A dry cleaners on Manhattan’s Upper West Side has been converted into a store for cosmetics brand Aesop, for which Tacklebox Architecture has created display shelves with profiles of upside-down clothes hangers. New York studio Tacklebox Architecture designed the shop on Columbus Avenue with Aesop after the owners of the family-run business decided to hand over the space.
“Having made the choice to retire, Anel’s owners hand-picked Aesop to reimagine their space,” said Tacklebox founder Jeremy Barbour, who has now worked with the brand on six stores across the US. The facade and signage of the local landmark was preserved, while the interior of the 700-square-foot (65-square-metre) shop was overhauled to create a minimal aesthetic.
Two of the walls are lined with vertical strips of milled pine plywood, oriented so the layers are visible. Shelves for displaying Aesop’s distinctively branded products that protrude from the wooden wall take the shape of upturned clothes hangers – “a subtle gesture referencing the former life of the building”. The pine is also used to clad the service counter at the back of the room and a small cabinet close by.
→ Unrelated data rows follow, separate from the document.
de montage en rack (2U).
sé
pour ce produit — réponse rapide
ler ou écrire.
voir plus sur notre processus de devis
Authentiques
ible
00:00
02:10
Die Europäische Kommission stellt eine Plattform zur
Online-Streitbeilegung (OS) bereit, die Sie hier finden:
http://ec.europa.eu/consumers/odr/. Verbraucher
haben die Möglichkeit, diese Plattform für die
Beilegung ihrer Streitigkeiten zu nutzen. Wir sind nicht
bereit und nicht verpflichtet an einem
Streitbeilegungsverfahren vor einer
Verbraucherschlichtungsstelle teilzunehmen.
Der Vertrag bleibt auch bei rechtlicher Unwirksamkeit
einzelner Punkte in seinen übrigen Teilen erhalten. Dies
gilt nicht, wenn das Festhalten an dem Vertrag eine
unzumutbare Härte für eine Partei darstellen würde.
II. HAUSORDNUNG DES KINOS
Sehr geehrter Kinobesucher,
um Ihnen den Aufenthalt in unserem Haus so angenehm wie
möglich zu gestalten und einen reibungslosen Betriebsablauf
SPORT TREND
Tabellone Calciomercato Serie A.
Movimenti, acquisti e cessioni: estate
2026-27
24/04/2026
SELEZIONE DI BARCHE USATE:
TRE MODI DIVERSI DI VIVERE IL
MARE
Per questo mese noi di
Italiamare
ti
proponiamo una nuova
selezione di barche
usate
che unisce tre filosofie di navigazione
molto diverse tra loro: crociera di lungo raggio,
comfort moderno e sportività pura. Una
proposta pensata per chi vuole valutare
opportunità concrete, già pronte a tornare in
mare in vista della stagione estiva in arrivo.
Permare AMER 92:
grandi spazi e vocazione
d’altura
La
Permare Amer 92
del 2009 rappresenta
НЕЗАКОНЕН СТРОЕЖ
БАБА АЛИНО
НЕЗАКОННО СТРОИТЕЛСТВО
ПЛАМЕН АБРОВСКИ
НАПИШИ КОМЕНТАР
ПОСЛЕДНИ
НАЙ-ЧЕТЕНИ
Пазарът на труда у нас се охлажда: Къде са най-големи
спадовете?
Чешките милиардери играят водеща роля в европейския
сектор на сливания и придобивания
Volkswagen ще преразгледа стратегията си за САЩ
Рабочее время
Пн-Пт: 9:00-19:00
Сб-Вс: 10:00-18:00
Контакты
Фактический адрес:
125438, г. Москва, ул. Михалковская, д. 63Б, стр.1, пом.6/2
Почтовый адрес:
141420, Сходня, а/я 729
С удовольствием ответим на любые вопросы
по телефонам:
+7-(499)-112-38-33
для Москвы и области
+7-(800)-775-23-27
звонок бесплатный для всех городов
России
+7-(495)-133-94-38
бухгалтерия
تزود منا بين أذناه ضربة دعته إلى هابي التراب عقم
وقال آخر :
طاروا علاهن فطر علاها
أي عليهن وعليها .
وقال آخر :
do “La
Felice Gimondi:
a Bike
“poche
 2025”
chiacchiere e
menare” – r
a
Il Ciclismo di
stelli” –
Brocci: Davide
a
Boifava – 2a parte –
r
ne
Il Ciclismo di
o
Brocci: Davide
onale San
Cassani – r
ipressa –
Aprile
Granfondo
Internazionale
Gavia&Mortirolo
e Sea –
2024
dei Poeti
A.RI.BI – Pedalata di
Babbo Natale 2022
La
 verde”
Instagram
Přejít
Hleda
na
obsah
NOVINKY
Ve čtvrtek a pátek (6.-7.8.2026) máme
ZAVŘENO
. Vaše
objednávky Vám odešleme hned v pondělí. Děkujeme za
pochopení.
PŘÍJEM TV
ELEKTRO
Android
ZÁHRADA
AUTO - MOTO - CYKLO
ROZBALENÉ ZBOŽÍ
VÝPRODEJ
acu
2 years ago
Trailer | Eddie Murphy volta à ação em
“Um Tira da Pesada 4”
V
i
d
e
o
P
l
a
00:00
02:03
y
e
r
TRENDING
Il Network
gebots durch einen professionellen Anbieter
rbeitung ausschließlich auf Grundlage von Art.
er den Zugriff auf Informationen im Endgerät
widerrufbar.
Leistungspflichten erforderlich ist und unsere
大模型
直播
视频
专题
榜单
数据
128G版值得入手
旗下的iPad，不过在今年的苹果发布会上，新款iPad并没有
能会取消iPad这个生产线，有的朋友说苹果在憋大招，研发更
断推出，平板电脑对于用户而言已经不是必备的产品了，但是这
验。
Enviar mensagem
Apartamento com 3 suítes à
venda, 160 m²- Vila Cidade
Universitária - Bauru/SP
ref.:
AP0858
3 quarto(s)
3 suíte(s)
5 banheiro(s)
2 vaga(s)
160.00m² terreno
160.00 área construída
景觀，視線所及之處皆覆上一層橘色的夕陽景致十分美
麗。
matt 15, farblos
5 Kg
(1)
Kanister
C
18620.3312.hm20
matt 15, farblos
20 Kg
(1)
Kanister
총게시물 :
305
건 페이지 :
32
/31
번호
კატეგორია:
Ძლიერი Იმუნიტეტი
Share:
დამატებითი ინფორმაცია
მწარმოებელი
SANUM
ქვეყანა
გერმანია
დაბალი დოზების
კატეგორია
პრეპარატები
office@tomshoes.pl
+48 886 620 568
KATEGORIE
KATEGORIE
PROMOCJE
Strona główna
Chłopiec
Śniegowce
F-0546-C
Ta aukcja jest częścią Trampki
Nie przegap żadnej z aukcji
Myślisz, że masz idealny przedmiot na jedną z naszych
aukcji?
Other surfaces are kept light, including pale grey terrazzo tiles that cover the floor, and the white-painted walls and ceiling. As with most Aesop stores, a sink for testing the skin and hair products forms a prominent feature in the store. In this case, a freestanding vintage basin with oversized taps and pipes was chosen. “Nodding to trusted communal establishments such as the barbershop, salon and laundry, Aesop Upper West Side safeguards the residential tradition of interstitial sites where public meets private,” said Barbour.
“Extending the legacy of Anel, it offers a fresh space for the ritual of personal maintenance, restoration and renewal.” Tacklebox’s other Aesop store designs include a converted San Francisco whiskey warehouse with copper accents, and a Washington DC shop lined with 30,000 sticks. The brand endeavours to keep each of their retail outposts unique, and has worked with architects like Snøhetta, Frida Escobedo and Vincent Van Duysen on projects around the world.